For Dan and Susan Hartmann of Oakland, California, the decision to have a baby came after a long and thorough process. Dan, who has severe hemophilia A, was diagnosed with HIV when he was 12. He contracted the virus from contaminated blood product he was infusing to treat his hemophilia. In ninth grade, two major things happened in his life: He announced to his school that he was HIV-positive, and he and Susan Slingluff were placed in the same earth science class. He was smitten with her, but much to his disappointment, the pair didn’t date much in high school.

Decades later, Dan looked up Susan on the Internet. He was in New York. She was in San Francisco. But soon after they reconnected in 2000, they became serious. Right away, even before they got married in 2006, Susan wondered about having kids. “We wanted to have a family,” she says. “But we didn’t know how it would happen.”

They began to weigh their options, risks and costs. It became clear that most options would be out of their price range. They thought of asking family members if they would be willing to donate money to the cause if they decided to pursue insemination. But, they decided against that plan.

Finally, in 2008, the Hartmanns settled on what seemed like a crazy option to them, but one that the WFH monograph addressed: unprotected sex. Dan’s viral load had become undetectable in 2005, and the couple had pored over the evidence available to them. “We could just do this,” Susan remembers telling her husband. “There are couples and women with HIV who get pregnant all the time and have healthy babies.”

Once decided, they went about conception nervously. Five times over two successive months, the couple had unprotected sex while Susan was ovulating. They agreed that if, after any attempt, Susan decided it was too much of a risk for her, they would stop and consider other options.
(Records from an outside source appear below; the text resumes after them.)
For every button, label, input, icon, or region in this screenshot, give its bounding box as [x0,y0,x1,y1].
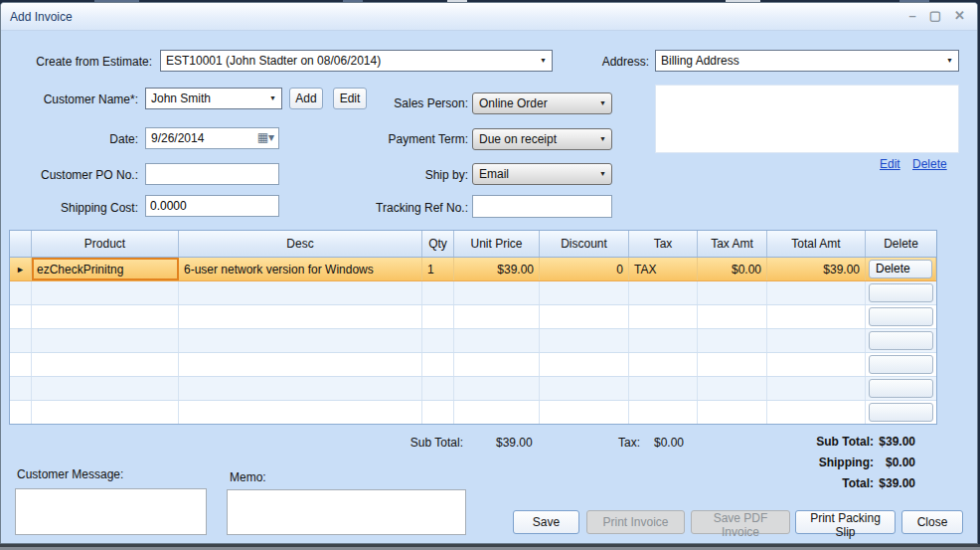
col-header-desc[interactable]: Desc [179,231,422,257]
cell-tax-amt[interactable]: $0.00 [698,258,767,280]
center-tax-label: Tax: [597,436,640,450]
col-header-total-amt[interactable]: Total Amt [767,231,866,257]
center-subtotal-value: $39.00 [496,436,533,450]
cell-unit-price[interactable]: $39.00 [454,258,540,280]
address-value: Billing Address [661,54,739,68]
chevron-down-icon: ▼ [946,57,953,64]
date-label: Date: [59,132,138,146]
summary-shipping-label: Shipping: [754,456,874,469]
screen: Add Invoice – ▢ ✕ Create from Estimate: … [0,0,980,550]
customer-message-input[interactable] [15,488,207,535]
save-pdf-invoice-button[interactable]: Save PDF Invoice [691,510,790,534]
cell-desc[interactable]: 6-user network version for Windows [179,258,422,280]
tracking-ref-label: Tracking Ref No.: [349,201,468,215]
table-row-empty[interactable] [10,281,936,305]
table-row-empty[interactable] [10,305,936,329]
delete-row-button[interactable]: Delete [869,260,932,278]
col-header-qty[interactable]: Qty [422,231,454,257]
table-row-empty[interactable] [10,377,936,401]
summary-subtotal-label: Sub Total: [754,435,874,449]
save-button[interactable]: Save [513,510,579,534]
customer-po-input[interactable] [145,163,279,185]
chevron-down-icon: ▼ [269,94,276,101]
create-from-estimate-select[interactable]: EST10001 (John Stadter on 08/06/2014) ▼ [160,50,553,72]
col-header-tax-amt[interactable]: Tax Amt [698,231,767,257]
delete-row-button[interactable] [869,355,933,374]
row-selector-arrow-icon: ► [16,265,25,275]
cell-product[interactable]: ezCheckPrinitng [32,258,179,280]
cell-qty[interactable]: 1 [422,258,454,280]
table-row-empty[interactable] [10,401,936,424]
minimize-icon[interactable]: – [909,8,916,23]
row-selector-header [10,231,32,257]
summary-subtotal-value: $39.00 [872,435,915,449]
print-packing-slip-button[interactable]: Print Packing Slip [795,510,896,534]
col-header-discount[interactable]: Discount [540,231,629,257]
chevron-down-icon: ▼ [599,99,606,106]
cell-tax[interactable]: TAX [629,258,698,280]
customer-name-value: John Smith [151,92,211,105]
table-row-selected[interactable]: ► ezCheckPrinitng 6-user network version… [10,258,936,281]
shipping-cost-input[interactable] [145,195,279,217]
table-row-empty[interactable] [10,329,936,353]
ship-by-select[interactable]: Email ▼ [472,163,612,185]
center-tax-value: $0.00 [654,436,684,450]
col-header-tax[interactable]: Tax [629,231,698,257]
date-picker[interactable]: 9/26/2014 ▦▾ [145,127,279,149]
payment-term-label: Payment Term: [369,132,468,146]
customer-message-label: Customer Message: [17,467,156,481]
ship-by-label: Ship by: [389,168,468,182]
shipping-cost-label: Shipping Cost: [9,201,138,215]
address-edit-link[interactable]: Edit [880,157,900,171]
delete-row-button[interactable] [869,379,933,398]
title-bar[interactable]: Add Invoice – ▢ ✕ [1,3,977,31]
customer-po-label: Customer PO No.: [9,168,138,182]
chevron-down-icon: ▼ [599,170,606,177]
col-header-unit-price[interactable]: Unit Price [454,231,540,257]
tracking-ref-input[interactable] [472,195,612,218]
delete-row-button[interactable] [869,307,933,326]
col-header-product[interactable]: Product [32,231,179,257]
add-customer-button[interactable]: Add [289,88,323,109]
grid-header-row: Product Desc Qty Unit Price Discount Tax… [10,231,936,258]
cell-total-amt[interactable]: $39.00 [767,258,866,280]
center-subtotal-label: Sub Total: [384,436,463,450]
summary-total-value: $39.00 [872,476,915,490]
edit-customer-button[interactable]: Edit [333,88,367,109]
close-button[interactable]: Close [901,510,963,534]
row-selector-cell[interactable]: ► [10,258,32,280]
address-text-box[interactable] [655,85,959,153]
customer-name-label: Customer Name*: [9,92,138,106]
line-items-grid: Product Desc Qty Unit Price Discount Tax… [9,230,937,425]
print-invoice-button[interactable]: Print Invoice [586,510,685,534]
sales-person-label: Sales Person: [379,96,468,110]
customer-name-select[interactable]: John Smith ▼ [145,88,282,109]
delete-row-button[interactable] [869,331,933,350]
address-select[interactable]: Billing Address ▼ [655,50,959,72]
sales-person-value: Online Order [479,96,548,110]
table-row-empty[interactable] [10,353,936,377]
address-delete-link[interactable]: Delete [912,157,947,171]
address-label: Address: [570,55,649,69]
sales-person-select[interactable]: Online Order ▼ [472,92,612,114]
create-from-estimate-value: EST10001 (John Stadter on 08/06/2014) [166,54,381,68]
chevron-down-icon: ▼ [540,57,547,64]
close-icon[interactable]: ✕ [954,8,965,23]
create-from-estimate-label: Create from Estimate: [9,55,152,69]
cell-discount[interactable]: 0 [540,258,629,280]
delete-row-button[interactable] [869,403,933,422]
col-header-delete[interactable]: Delete [866,231,936,257]
payment-term-value: Due on receipt [479,132,557,146]
chevron-down-icon: ▼ [599,135,606,142]
add-invoice-dialog: Add Invoice – ▢ ✕ Create from Estimate: … [0,2,978,544]
memo-input[interactable] [227,489,466,535]
summary-shipping-value: $0.00 [872,456,915,469]
date-value: 9/26/2014 [151,131,204,145]
dialog-title: Add Invoice [10,10,73,24]
calendar-icon[interactable]: ▦▾ [257,130,274,144]
ship-by-value: Email [479,167,509,181]
maximize-icon[interactable]: ▢ [929,8,941,23]
payment-term-select[interactable]: Due on receipt ▼ [472,128,612,150]
summary-total-label: Total: [754,476,874,490]
delete-row-button[interactable] [869,283,933,302]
Although the couple is glad they took this option, they know it’s not for everyone. It’s something to consider with caution and only after long thought. Even though they were successful and Susan remains HIV-negative, the couple is clear that their path may not be right for everyone.

“Even to someone with my same viral load, I wouldn’t necessarily recommend our route,” says Dan. “Your comfort level with risk could be different from ours.”

Bearing Fruit

For her part, Susan never changed her mind about the risk she was taking. Their daughter, Ryan Nicole Hartmann, was born 18 months ago. With her strawberry blonde hair and blue eyes, she doesn’t look much like her darker-haired parents. But she does look like her father when she’s cranky, Susan says. “There’s this funny picture of Dan when he was 3 or 4 where he’s making this incredibly grumpy face,” she says, laughing. “I’ve seen that grumpy face for the last 18 months.”

Susan says the decision of how to bring a child into your life is individual and based on a lot of honest discussions about what feels safe. “HIV is always the elephant in the room,” she says. “You have to sit down and have some frank, hard, real conversations about risk, expectations and desires. You have to look at all the nuances.”

This includes discussing how long an HIV-positive parent may live and what the couple would do if one partner transmitted HIV to the other. This was something that Carol Madeiros and her husband considered carefully. Even without her husband now, Carol says she wouldn’t change her decision. After all, her husband lives on in Ashley, who has Larry’s positive spirit, and in Taylor, who has Larry’s analytical side.

“If I didn’t take this risk, I wouldn’t have these two beautiful children,” she says. “I’m much more of a what-if type of person, but that’s not how Larry lived. Now my wisdom is always, never give up.”